La riposte contre la maladie à virus Ebola en République démocratique du Congo a enregistré un premier signal encourageant avec la guérison d’une malade sortie mercredi du centre de traitement Ebola de Rwampara, dans la province de l’Ituri. Cette sortie marque la première guérison officiellement annoncée depuis le début de la 17ᵉ épidémie provoquée par la souche Bundibugyo.
Le centre de traitement de Rwampara, soutenu par l’ONG ALIMA, reste l’un des principaux dispositifs médicaux mobilisés dans cette riposte. La famille de la patiente a toutefois préféré garder la discrétion autour de cet événement, dans un contexte où la peur et les rumeurs continuent d’alimenter la tension au sein des communautés affectées.

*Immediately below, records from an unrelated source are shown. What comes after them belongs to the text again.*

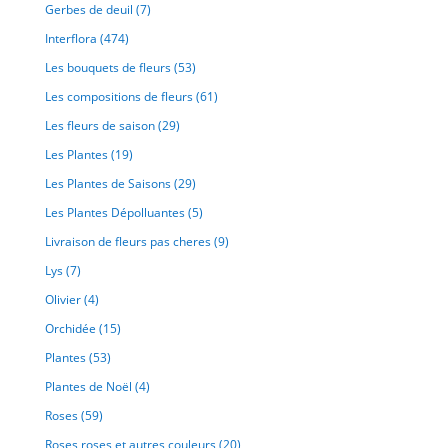
Gerbes de deuil
(7)
Interflora
(474)
Les bouquets de fleurs
(53)
Les compositions de fleurs
(61)
Les fleurs de saison
(29)
Les Plantes
(19)
Les Plantes de Saisons
(29)
Les Plantes Dépolluantes
(5)
Livraison de fleurs pas cheres
(9)
Lys
(7)
Olivier
(4)
Orchidée
(15)
Plantes
(53)
Plantes de Noël
(4)
Roses
(59)
Roses roses et autres couleurs
(20)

Malgré cette évolution positive, les chiffres publiés par les autorités sanitaires et les partenaires de santé montrent que l’épidémie poursuit sa progression. Au total, 121 cas confirmés ont été recensés, dont 17 décès parmi les cas positifs. Les autorités font également état de 1 077 cas suspects cumulés et de 16 nouveaux cas enregistrés le 26 mai, tous localisés en Ituri.
La situation sanitaire dépasse désormais le seul cadre provincial. Trois provinces sont touchées et treize zones de santé sont concernées par les opérations de surveillance, de suivi des contacts et de prise en charge.

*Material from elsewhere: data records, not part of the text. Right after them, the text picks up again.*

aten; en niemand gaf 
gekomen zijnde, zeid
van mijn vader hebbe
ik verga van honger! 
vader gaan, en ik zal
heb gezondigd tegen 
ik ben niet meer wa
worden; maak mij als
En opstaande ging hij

Au-delà des statistiques, la riposte fait face à un autre défi majeur, celui de l’insécurité persistante dans l’est du pays.
Le directeur général de Organisation mondiale de la santé, Tedros Adhanom Ghebreyesus, a publiquement appelé à un « cessez-le-feu immédiat », estimant que les combats compliquent sérieusement les efforts de contrôle de l’épidémie.
Selon lui, les déplacements massifs de populations provoqués par « les affrontements exposent davantage les communautés au virus et compliquent les opérations de traçage des contacts ». Les structures sanitaires, parfois situées dans des zones instables, restent également vulnérables aux attaques et aux perturbations logistiques.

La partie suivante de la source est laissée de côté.